Catégorie : Postes Doctorant ;


Contexte

Le secteur agricole fait actuellement face à de nombreux défis et à des changements structurels accentués par la démographie, le changement climatique, l’impact environnemental, les modes de consommation, la compétitivité, etc. Pour y faire face, les technologies du numérique (la proxidétection/télédétection, les capteurs, le traitement du signal et des images, l’intelligence artificielle, la robotique…), se présentent comme un des principaux leviers. Ces dernières années, la possibilité d’acquérir de grandes bases de données, les capacités de calcul accrues ainsi que des avancées théoriques clés ont permis l’essor de nouvelles méthodes d’apprentissage basées sur les réseaux de neurones profonds. En particulier, les réseaux de neurones convolutifs (CNN), éventuellement combinés à des mécanismes d’attention [Vaswani et al. 2017] ou à des architectures de type Vision Transformer (ViT), sont devenus un standard pour de nombreuses tâches de reconnaissance en vision par ordinateur. Néanmoins, plusieurs études ont montré que ces réseaux ne sont pas infaillibles notamment lorsque le contexte change entre la base d’entraînement et la base de test (distribution shift). C’est par exemple le cas lorsque l’on apprend un modèle sur des données acquises dans des parcelles agricoles d’une zone géographique et que ce même modèle est appliqué sur d’autres parcelles ayant leur propre contexte agro-pédo-climatique. Dans de telles situations, la prédiction réalisée par un modèle de deep learning peut être erronée alors même qu’il peut accorder une forte confiance à cette prédiction. Si le manque de robustesse dans les décisions réalisées par des réseaux neuronaux est en partie inhérent à leur structure et aux méthodes d’apprentissage mises en œuvre, il est également explicable par les caractéristiques des bases de données utilisées et par leur manque d’exhaustivité.
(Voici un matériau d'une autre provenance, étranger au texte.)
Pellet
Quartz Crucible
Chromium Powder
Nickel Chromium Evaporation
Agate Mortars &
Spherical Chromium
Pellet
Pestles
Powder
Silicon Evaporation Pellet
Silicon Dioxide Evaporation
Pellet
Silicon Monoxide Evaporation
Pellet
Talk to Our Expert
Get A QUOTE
Pour répondre à ces enjeux, une première stratégie consiste à intégrer des informations contextuelles ou auxiliaires (métadonnées) dans le processus d’apprentissage. Ces métadonnées telles que la localisation géographique, les conditions climatiques ou les caractéristiques du sol permettent d’enrichir la représentation de la scène observée. Plusieurs stratégies de fusion sont envisageables telles que la fusion précoce où les métadonnées sont concaténées aux descripteurs d’entrée du réseau, ou la fusion tardive où elles interviennent au niveau des couches de décision [Gadzicki et al. 2020]. Des approches récentes, comme la Metadata Normalization (MDN) [Lu et al. 2021] ou la Batch Normalization with Regularization (RegBN), visent à extraire des descripteurs décorrélés de ces métadonnées. Toutefois, ces méthodes reposent souvent sur des hypothèses de normalité qui peuvent ne pas être vérifiées en pratique.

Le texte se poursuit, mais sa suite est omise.